STEM

Parents Muddled on STEM Tie to Manufacturing

Even as the manufacturing segment struggles to make a comeback in this country, those efforts face a generational obstacle: Parents today aren't necessarily thrilled about the prospects for their children working in factories.

One in five parents, according to a recent survey, thinks that manufacturing jobs:

  • Pay minimum wage salaries (21 percent);
  • Lack benefits (21 percent); and
  • Are short on innovative, intellectually stimulating work (22 percent).

Actually, the average annual salary for entry-level manufacturing engineers is $60,000; nine in 10 manufacturing workers have medical benefits; and they also have the highest job tenure in the private sector, according to data from the United States Department of Commerce.

Nearly nine in 10 parents (89 percent) estimate the average hourly wage for manufacturing jobs at $22 an hour or less; according to the Manufacturing Institute, the industry average is actually $34.

The misperceptions surfaced in a survey run by the Alcoa Foundation and nonprofit SkillsUSA. The latter is an organization focused on the promotion of career and technical education. Survey company Toluna ran the online survey earlier this year among 1,035 American parents of children ages 6-17. The margin of error for a sample of this size is ± 3 percent at a 95 percent level of confidence.

Overall, nine in 10 parents said they worry about their child's future career options, and 87 percent said they believe that science, technology, engineering and math education are "critical" for economic success. Yet a third also reported they don't think jobs in the manufacturing or trade industries require a college education and only 12 percent consider jobs in manufacturing to be "recession proof."

"Parents have some awareness about manufacturing careers, but there are still looming misperceptions about the robust, exciting prospects for their sons and daughters, especially as more than half of manufacturers see a shortage of manufacturing talent," said Tim Lawrence, executive director of SkillsUSA. "Students have plenty of options to explore within the field of STEM education and manufacturing careers, and can earn strong wages and benefits."

Alcoa Foundation has given a $250,000 grant to SkillsUSA to support a team of students and professionals at the biannual WorldSkills Competition, running this week in Sao Paulo, Brazil.
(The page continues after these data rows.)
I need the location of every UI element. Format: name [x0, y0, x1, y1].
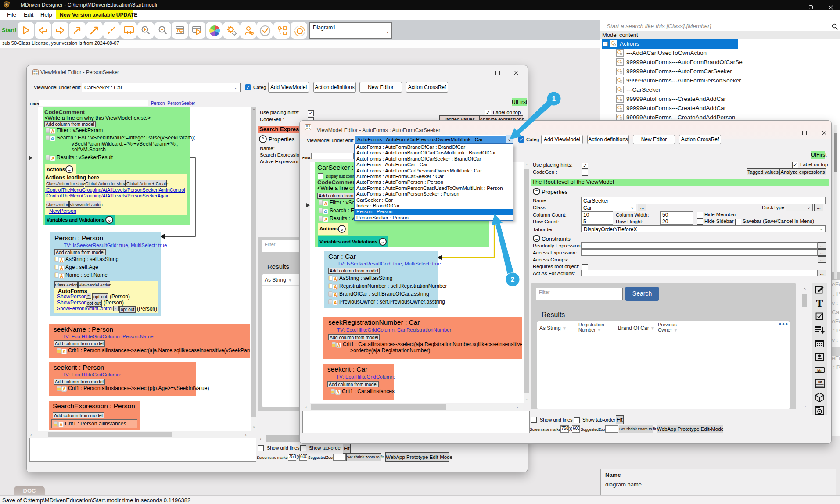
svg-text:1: 1: [552, 95, 556, 103]
svg-text:2: 2: [511, 276, 515, 283]
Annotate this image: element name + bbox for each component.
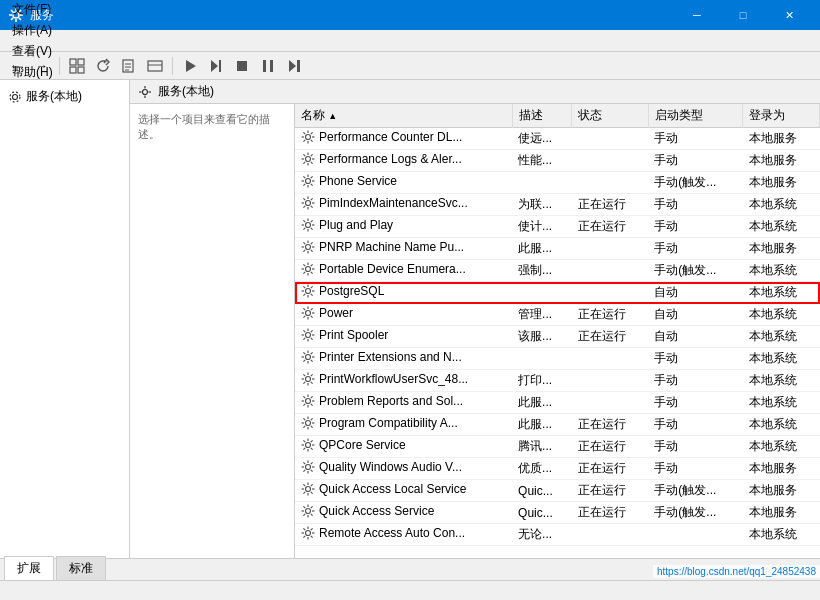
table-row[interactable]: Quick Access ServiceQuic...正在运行手动(触发...本…: [295, 502, 820, 524]
window-controls: ─ □ ✕: [674, 0, 812, 30]
table-row[interactable]: Quick Access Local ServiceQuic...正在运行手动(…: [295, 480, 820, 502]
service-login: 本地系统: [743, 414, 820, 436]
table-row[interactable]: Printer Extensions and N...手动本地系统: [295, 348, 820, 370]
svg-line-149: [311, 396, 313, 398]
service-status: 正在运行: [572, 436, 649, 458]
col-desc[interactable]: 描述: [512, 104, 572, 128]
table-row[interactable]: PrintWorkflowUserSvc_48...打印...手动本地系统: [295, 370, 820, 392]
right-panel: 服务(本地) 选择一个项目来查看它的描述。 名称 ▲ 描述 状态 启动类型: [130, 80, 820, 558]
svg-line-159: [303, 426, 305, 428]
start-button[interactable]: [178, 54, 202, 78]
stop-button[interactable]: [230, 54, 254, 78]
svg-line-48: [303, 154, 305, 156]
sort-icon: ▲: [328, 111, 337, 121]
service-login: 本地系统: [743, 392, 820, 414]
table-row[interactable]: Performance Logs & Aler...性能...手动本地服务: [295, 150, 820, 172]
service-login: 本地系统: [743, 524, 820, 546]
svg-line-78: [303, 228, 305, 230]
table-row[interactable]: QPCore Service腾讯...正在运行手动本地系统: [295, 436, 820, 458]
service-startup: 自动: [648, 282, 743, 304]
service-name: Remote Access Auto Con...: [295, 524, 512, 546]
col-startup[interactable]: 启动类型: [648, 104, 743, 128]
svg-rect-9: [70, 59, 76, 65]
tab-extend[interactable]: 扩展: [4, 556, 54, 580]
service-status: [572, 524, 649, 546]
service-name: QPCore Service: [295, 436, 512, 458]
svg-line-105: [303, 294, 305, 296]
table-row[interactable]: PostgreSQL自动本地系统: [295, 282, 820, 304]
close-button[interactable]: ✕: [766, 0, 812, 30]
svg-point-29: [143, 89, 148, 94]
forward-button[interactable]: →: [30, 54, 54, 78]
service-name: Quick Access Service: [295, 502, 512, 524]
tab-standard[interactable]: 标准: [56, 556, 106, 580]
service-login: 本地服务: [743, 502, 820, 524]
maximize-button[interactable]: □: [720, 0, 766, 30]
svg-line-75: [303, 220, 305, 222]
svg-line-114: [303, 316, 305, 318]
svg-line-41: [311, 132, 313, 134]
left-panel: 服务(本地): [0, 80, 130, 558]
gear-icon: [8, 90, 22, 104]
table-row[interactable]: PimIndexMaintenanceSvc...为联...正在运行手动本地系统: [295, 194, 820, 216]
svg-line-68: [311, 198, 313, 200]
show-scope-button[interactable]: [65, 54, 89, 78]
service-name: Problem Reports and Sol...: [295, 392, 512, 414]
menu-item-a[interactable]: 操作(A): [4, 20, 61, 41]
menu-item-f[interactable]: 文件(F): [4, 0, 61, 20]
svg-line-130: [311, 360, 313, 362]
table-row[interactable]: Portable Device Enumera...强制...手动(触发...本…: [295, 260, 820, 282]
gear-icon: [301, 526, 315, 540]
col-login[interactable]: 登录为: [743, 104, 820, 128]
table-row[interactable]: Print Spooler该服...正在运行自动本地系统: [295, 326, 820, 348]
svg-point-79: [306, 245, 311, 250]
svg-line-183: [303, 484, 305, 486]
resume-button[interactable]: [204, 54, 228, 78]
svg-line-77: [311, 220, 313, 222]
table-row[interactable]: Problem Reports and Sol...此服...手动本地系统: [295, 392, 820, 414]
svg-point-52: [306, 179, 311, 184]
svg-line-201: [303, 528, 305, 530]
svg-line-147: [303, 396, 305, 398]
refresh-button[interactable]: [91, 54, 115, 78]
svg-line-129: [303, 352, 305, 354]
export-button[interactable]: [117, 54, 141, 78]
properties-button[interactable]: [143, 54, 167, 78]
table-row[interactable]: Quality Windows Audio V...优质...正在运行手动本地服…: [295, 458, 820, 480]
restart-button[interactable]: [282, 54, 306, 78]
svg-line-113: [311, 308, 313, 310]
svg-line-157: [311, 426, 313, 428]
svg-line-67: [311, 206, 313, 208]
services-table-container[interactable]: 名称 ▲ 描述 状态 启动类型 登录为 Performance Counter …: [295, 104, 820, 558]
svg-point-27: [13, 94, 18, 99]
gear-icon: [301, 328, 315, 342]
service-status: 正在运行: [572, 458, 649, 480]
svg-line-123: [303, 338, 305, 340]
minimize-button[interactable]: ─: [674, 0, 720, 30]
gear-icon: [301, 240, 315, 254]
svg-marker-25: [289, 60, 296, 72]
table-header: 名称 ▲ 描述 状态 启动类型 登录为: [295, 104, 820, 128]
svg-line-177: [303, 470, 305, 472]
table-row[interactable]: Performance Counter DL...使远...手动本地服务: [295, 128, 820, 150]
svg-line-131: [311, 352, 313, 354]
svg-point-178: [306, 487, 311, 492]
table-row[interactable]: Plug and Play使计...正在运行手动本地系统: [295, 216, 820, 238]
pause-button[interactable]: [256, 54, 280, 78]
col-name[interactable]: 名称 ▲: [295, 104, 512, 128]
service-name: PimIndexMaintenanceSvc...: [295, 194, 512, 216]
table-row[interactable]: Remote Access Auto Con...无论...本地系统: [295, 524, 820, 546]
svg-point-151: [306, 421, 311, 426]
table-row[interactable]: PNRP Machine Name Pu...此服...手动本地服务: [295, 238, 820, 260]
back-button[interactable]: ←: [4, 54, 28, 78]
table-row[interactable]: Program Compatibility A...此服...正在运行手动本地系…: [295, 414, 820, 436]
svg-line-194: [311, 506, 313, 508]
svg-line-84: [303, 242, 305, 244]
main-container: 服务(本地) 服务(本地) 选择一个项目来查看它的描述。: [0, 80, 820, 558]
table-row[interactable]: Power管理...正在运行自动本地系统: [295, 304, 820, 326]
col-status[interactable]: 状态: [572, 104, 649, 128]
left-panel-title[interactable]: 服务(本地): [4, 84, 125, 109]
gear-icon: [301, 460, 315, 474]
table-row[interactable]: Phone Service手动(触发...本地服务: [295, 172, 820, 194]
service-desc: [512, 282, 572, 304]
The education event brings competitors from around the world to perform specific tasks in their professional areas, from aircraft maintenance and architectural stonemasonry to wall and floor tiling and welding. About 1,000 students, ages 17-22, are competing in almost 50 contests.

This is the first time U.S. students will compete in the manufacturing team challenge, in which teams of three perform CAD/CAM exercises, design and make components required for the task and carry out the assembly process defined by the project. The goal is optimize the manufacturing process to reduce cycle times and costs and waste.

"Technology shifts and increasing investments in advanced manufacturing are creating a worldwide demand for students who are able to solve complex problems," said Esra Ozer, president of Alcoa Foundation. "Industry needs a strong talent pipeline, and [the foundation's] support of nonprofit partners like SkillsUSA is helping to spark students' understanding of what's possible in manufacturing careers."